アルバイトやサークル活動は、企業側では事実や実績を確認することができません。学生の主観にもとづいた誇張や、故意による嘘や虚偽が含まれていても、見抜くことは非常に困難です。
その点、リシュ面(履修履歴面接)では、事実にもとづいて学生の価値観や行動特性をヒアリングできます。リシュ面は、学業の成績を評価するためではなく、学生の人柄を深く理解し自社とのマッチ度を測ることに役立つため、いま注目を集めているのです。
リシュ面(履修履歴面接)の意味と定義とは
リシュ面は、履修履歴活用面接とも呼ばれる、新しい面接手法です。学生に履修履歴や成績証明書の提出を求め、履修科目や成績などの事実にもとづいて対話します。採用面接の冒頭にリシュ面を取り入れる企業が多いようです。
リシュ面は、学業を中心とした面接であると定義されますが、成績の良し悪しに注目するものではありません。履修科目選択の理由や、成績が上下した原因などを質問して、学業に臨む姿勢から学生の考え方や行動特性を明らかにする面接であると定義されます。
リシュ面(履修履歴面接)を実施する目的について
リシュ面(履修履歴面接)を実施する目的は、自社とのマッチ度を見抜くことです。
履修履歴や成績という「事実」に基づいて質問することで、学生の考え方や価値観、行動特性、ストレス耐性などを多面的に把握し、学生の人物像を深く掘り下げて理解することを目的としているのです。
リシュ面(履修履歴面接)を実施するメリット
リシュ面(履修履歴面接)を実施する企業側のメリットは、学業における考え方や行動について聞くことができ、学生の人柄をより正確に把握できるようになるという点です。「どの学生も同じに見える」という悩みから、解放される一助となるでしょう。
リシュ面では、下記のような多様な視点から、学生の素顔を掘り下げることができます。
- 学生が地道に続けた努力
- 苦手なことへの取り組み姿勢
- 興味関心の対象
- 得意なこと
- 努力して習得したこと
- やりたくないことに対するストレス耐性
- 自己分析能力
- コミュニケーション能力
学生の人柄をより正確に把握することで、入社後の行動予測に役立つというメリットがあるのです。自社の文化や業務内容に対する適性を測るのにも有用です。
学生側にも、リシュ面(履修履歴面接)の実施はメリットがあります。自分の強みを客観的にアピールしやすいという点です。自分のしたかったことや得意なことはもちろん、やらなければならないことをいかに遂行したか、価値観や頑張りを事実ベースで伝えられるため、説得力のある自己PRが可能になります。
リシュ面(履修履歴面接)のデメリット
リシュ面(履修履歴面接)には、デメリットもあります。
成績にもとづいて質問を繰り返すため、詰問された・圧迫面接だと感じて学生が萎縮してしまうことは、企業側が最も意識すべきデメリットです。企業がリシュ面を取り入れる際には、学生が本音を話しやすい雰囲気作りを心がけましょう。

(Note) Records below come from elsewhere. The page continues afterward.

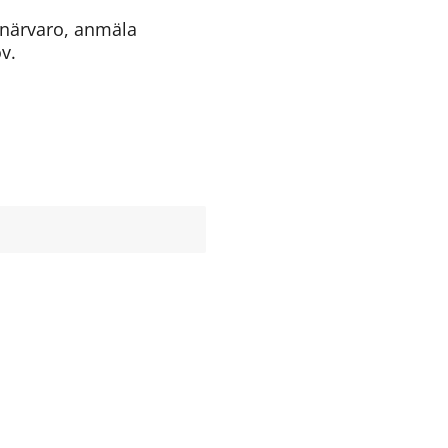
 närvaro, anmäla 
v.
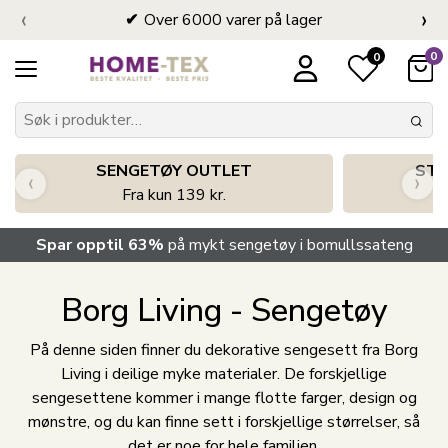
‹
›
Over 6000 varer på lager
0
0
SENGETØY OUTLET
STO
‹
›
Fra kun 139 kr.
Spar opptil 63%
på mykt sengetøy i bomullssateng
Borg Living - Sengetøy
På denne siden finner du dekorative sengesett fra Borg
Living i deilige myke materialer. De forskjellige
sengesettene kommer i mange flotte farger, design og
mønstre, og du kan finne sett i forskjellige størrelser, så
det er noe for hele familien.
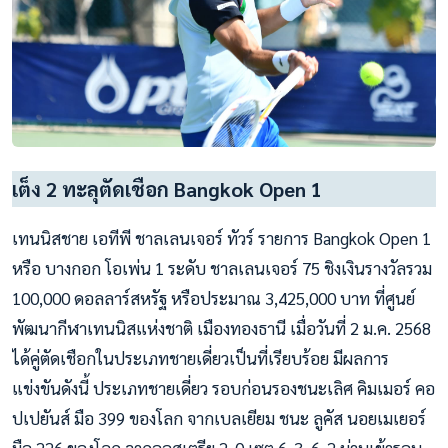
เต็ง 2 ทะลุตัดเชือก Bangkok Open 1
เทนนิสชาย เอทีพี ชาลเลนเจอร์ ทัวร์ รายการ Bangkok Open 1
หรือ บางกอก โอเพ่น 1 ระดับ ชาลเลนเจอร์ 75 ชิงเงินรางวัลรวม
100,000 ดอลลาร์สหรัฐ หรือประมาณ 3,425,000 บาท ที่ศูนย์
พัฒนากีฬาเทนนิสแห่งชาติ เมืองทองธานี เมื่อวันที่ 2 ม.ค. 2568
ได้คู่ตัดเชือกในประเภทชายเดี่ยวเป็นที่เรียบร้อย มีผลการ
แข่งขันดังนี้ ประเภทชายเดี่ยว รอบก่อนรองชนะเลิศ คิมเมอร์ คอ
ปเปยันส์ มือ 399 ของโลก จากเบลเยียม ชนะ ลูคัส นอยเมเยอร์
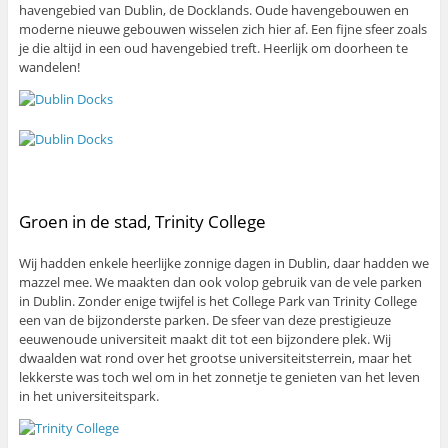
havengebied van Dublin, de Docklands. Oude havengebouwen en
moderne nieuwe gebouwen wisselen zich hier af. Een fijne sfeer zoals
je die altijd in een oud havengebied treft. Heerlijk om doorheen te
wandelen!
Groen in de stad, Trinity College
Wij hadden enkele heerlijke zonnige dagen in Dublin, daar hadden we
mazzel mee. We maakten dan ook volop gebruik van de vele parken
in Dublin. Zonder enige twijfel is het College Park van Trinity College
een van de bijzonderste parken. De sfeer van deze prestigieuze
eeuwenoude universiteit maakt dit tot een bijzondere plek. Wij
dwaalden wat rond over het grootse universiteitsterrein, maar het
lekkerste was toch wel om in het zonnetje te genieten van het leven
in het universiteitspark.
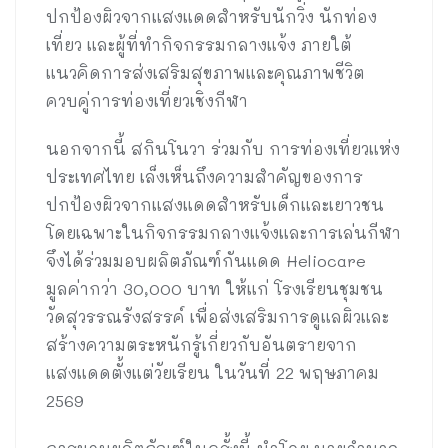
ปกป้องผิวจากแสงแดดสำหรับนักวิ่ง นักท่อง
เที่ยว และผู้ที่ทำกิจกรรมกลางแจ้ง ภายใต้
แนวคิดการส่งเสริมสุขภาพและคุณภาพชีวิต
ควบคู่การท่องเที่ยวเชิงกีฬา
นอกจากนี้ สกินโนวา ร่วมกับ การท่องเที่ยวแห่ง
ประเทศไทย เล็งเห็นถึงความสำคัญของการ
ปกป้องผิวจากแสงแดดสำหรับเด็กและเยาวชน
โดยเฉพาะในกิจกรรมกลางแจ้งและการเล่นกีฬา
จึงได้ร่วมมอบผลิตภัณฑ์กันแดด Heliocare
มูลค่ากว่า 30,000 บาท ให้แก่ โรงเรียนชุมชน
วัดสุวรรณรังสรรค์ เพื่อส่งเสริมการดูแลผิวและ
สร้างความตระหนักรู้เกี่ยวกับอันตรายจาก
แสงแดดตั้งแต่วัยเรียน ในวันที่ 22 พฤษภาคม
2569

リシュ面(履修履歴面接)を実施する学生側のデメリットは、盛れない・脚色できないという点でしょう。履修履歴や成績について質問された際には、面接官への印象を気にしすぎず、自分という人物に関心を持たれているのだと好意的に捉えて真摯に応じましょう。
リシュ面では「質問の意図を明確にする」ことが重要
リシュ面(履修履歴面接)を実施する際は、「なぜその科目を履修したのか」や「その科目のどのような内容に興味を持ったのか」など、質問の意図を明確にしたうえで学生と対面することが重要です。
成績の良し悪しに注目しているのではなく、学生の考え方や頑張り方を知りたいという意図を伝えてから質問を投げかけましょう。学生の緊張を和らげて本音を引き出すことは、面接の精度を向上させるためには不可欠です。